Most recent kernel where this bug did not occur: 2.6.20
Hardware Environment: IBM Thinkpad T43
Suspend and resume to/from disk randomly fails. Sometimes pressing any key during supend or resume leads to succesful suspend/resume.
Subject: Re: [Bugme-new] New: Suspend/resume fails/stalls until
keyboard interrupt occurs
On Tue, 26 Jun 2007 13:05:44 -0700 (PDT)
> Summary: Suspend/resume fails/stalls until keyboard interrupt
> Product: Power Management
> Version: 2.5
> KernelVersion: 2.6.22-rc6
> Platform: All
> OS/Version: Linux
> Tree: Mainline
> Status: NEW
> Severity: normal
> Priority: P1
> Component: Hibernation/Suspend
> AssignedTo: email@example.com
> ReportedBy: firstname.lastname@example.org
> Most recent kernel where this bug did not occur: 2.6.20
> Hardware Environment: IBM Thinkpad T43
> Problem Description:
> Suspend and resume to/from disk randomly fails. Sometimes pressing any key
> during supend or resume leads to succesful suspend/resume.

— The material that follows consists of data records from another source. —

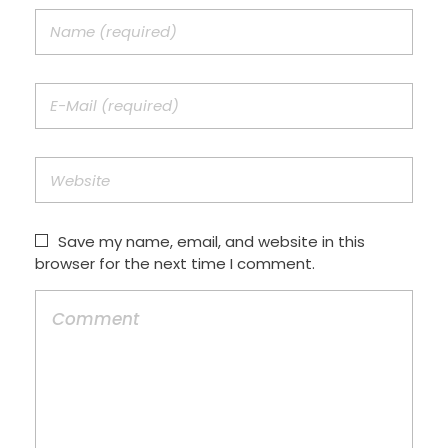
Save my name, email, and website in this
browser for the next time I comment.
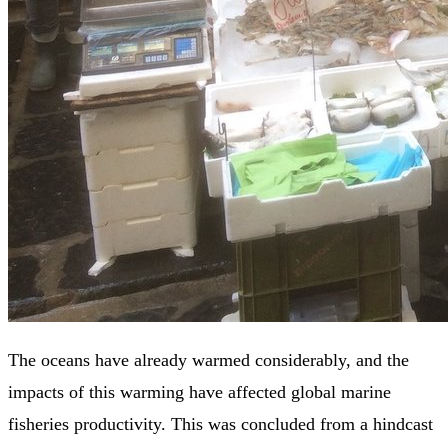
The oceans have already warmed considerably, and the
impacts of this warming have affected global marine
fisheries productivity. This was concluded from a hindcast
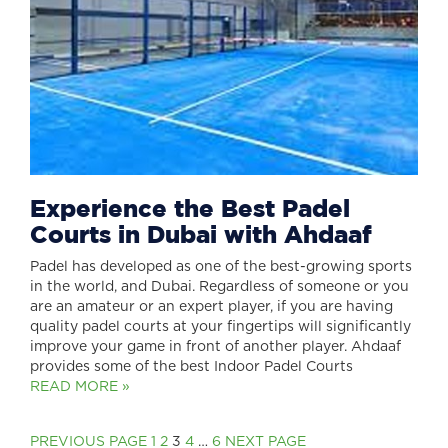
Experience the Best Padel
Courts in Dubai with Ahdaaf
Padel has developed as one of the best-growing sports
in the world, and Dubai. Regardless of someone or you
are an amateur or an expert player, if you are having
quality padel courts at your fingertips will significantly
improve your game in front of another player. Ahdaaf
provides some of the best Indoor Padel Courts
READ MORE »
Posts
PAGE
PAGE
Page
PAGE
PAGE
PREVIOUS PAGE
1
2
3
4
…
6
NEXT PAGE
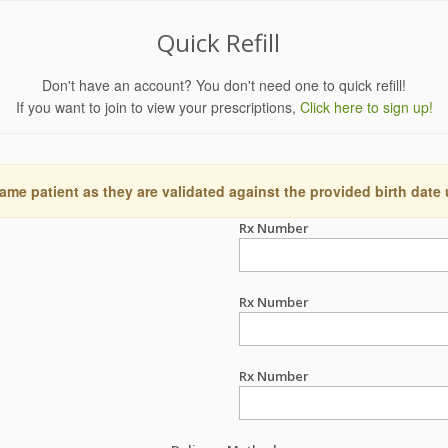
Quick Refill
Don't have an account? You don't need one to quick refill!
If you want to join to view your prescriptions,
Click here to sign up!
ame patient as they are validated against the provided birth date
Rx Number
Rx Number
Rx Number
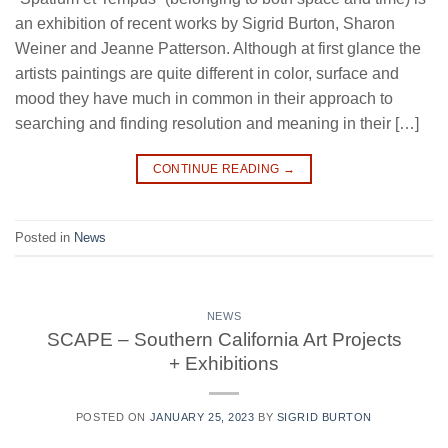
an exhibition of recent works by Sigrid Burton, Sharon
Weiner and Jeanne Patterson. Although at first glance the
artists paintings are quite different in color, surface and
mood they have much in common in their approach to
searching and finding resolution and meaning in their […]
CONTINUE READING
→
Posted in
News
NEWS
SCAPE – Southern California Art Projects
+ Exhibitions
POSTED ON
JANUARY 25, 2023
BY
SIGRID BURTON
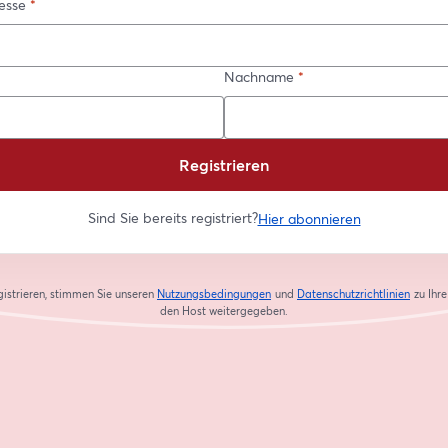
esse
*
Nachname
*
Registrieren
Sind Sie bereits registriert?
Hier abonnieren
gistrieren, stimmen Sie unseren
Nutzungsbedingungen
und
Datenschutzrichtlinien
zu
Ihr
wird in einem neuen Tab geöffnet
wird in
den Host weitergegeben.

(pleae respond via emailed reply-to-all)
This might be a post-2.6.21 regression. Are you able to find out if 2.6.21
had the same bug?
I think I'm seeing this same bug on 2.6.23-rc1+git, with my T43
I noticed as I was coming out of S3, that I was getting a very slow flashing cursor so I waited and pressed keys and about 5 minutes later the laptop finished coming out of suspend and I'm working on it now.
There seem to be no interesting messages in dmesg, but I'll attach mine + config. What can I do to help debug?
Created attachment 12205 [details]
my dmesg during suspend/resume
Created attachment 12206 [details]
(In reply to comment #4)
> my .config
Can you please try without CONFIG_NO_HZ and CONFIG_HIGH_RES_TIMERS?
It happened once more, but I've had many suspend/resume cycles where it was fine. Just wanted to add a note that it is difficult to reproduce.
I still have to try the CONFIG_NO_HZ=n
There is a fix that may be related to this issue in the current Linus' tree (2.6.23-rc7-git4 as of today). Please test it.
I tried with the latest git, rc7+, and still reproduced this issue with CONFIG_NO_HZ=y
all I did was boot into X, log in, run powertop, and suspend/resume a few times first with power cord plugged in, and ran into the problem with power cord unplugged on the third or fourth resume. Its not immediately apparent that keyboard presses help (or hurt) I just can't tell, but it took like 4 or more minutes to resume with a very very slow flashing cursor in upper left.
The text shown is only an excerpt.